Santiago Acosta is an Assistant Professor in the Department of Spanish and Portuguese at Yale University. He specializes in modern and contemporary Latin American literature and visual arts, which he examines through the lenses of cultural studies, political economy, and environmental theory. His book manuscript, We Are Like Oil: An Ecology of the Venezuelan Culture Boom, explores how literature and the visual arts interacted with the environmental shifts of the 1970s oil boom in Venezuela. He is also the co-editor of the volume Ecopoéticas y políticas ecológicas desde el Sur, currently under contract at Brill Academic Publishers. In 2021-23, he was the PRODiG Fellow at the State University of New York in Old Westbury, where he helped launch the institution’s new Environmental Studies degree.

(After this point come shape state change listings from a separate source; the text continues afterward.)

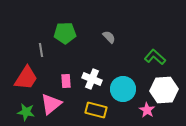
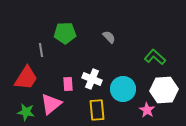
pink rectangle: moved 2 px right, 3 px down
yellow rectangle: moved 1 px right; rotated 70 degrees clockwise
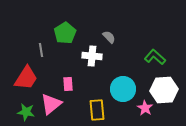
green pentagon: rotated 30 degrees counterclockwise
white cross: moved 23 px up; rotated 18 degrees counterclockwise
pink star: moved 2 px left, 2 px up
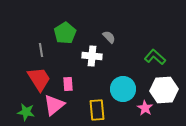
red trapezoid: moved 13 px right, 1 px down; rotated 64 degrees counterclockwise
pink triangle: moved 3 px right, 1 px down
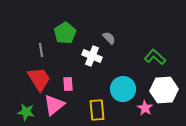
gray semicircle: moved 1 px down
white cross: rotated 18 degrees clockwise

Acosta is also an award-winning poet. His fourth and most recent collection, El próximo desierto (The Coming Desert), earned him the José Emilio Pacheco Literature Prize “Ciudad y Naturaleza,” awarded by the Guadalajara International Book Fair (FIL) and the Museum of Environmental Sciences of the University of Guadalajara. In 2024, Spain’s Visor Libros released a collection of his selected poetry, titled La desesperanza (Hopelessness). He has received support from the DAAD Artists-in-Berlin Program and was an invited poet at the United Nations Climate Change Conference COP26 in Glasgow. While in Caracas, he co-founded the poetry journal El Salmón, which won a National Book Award in 2010.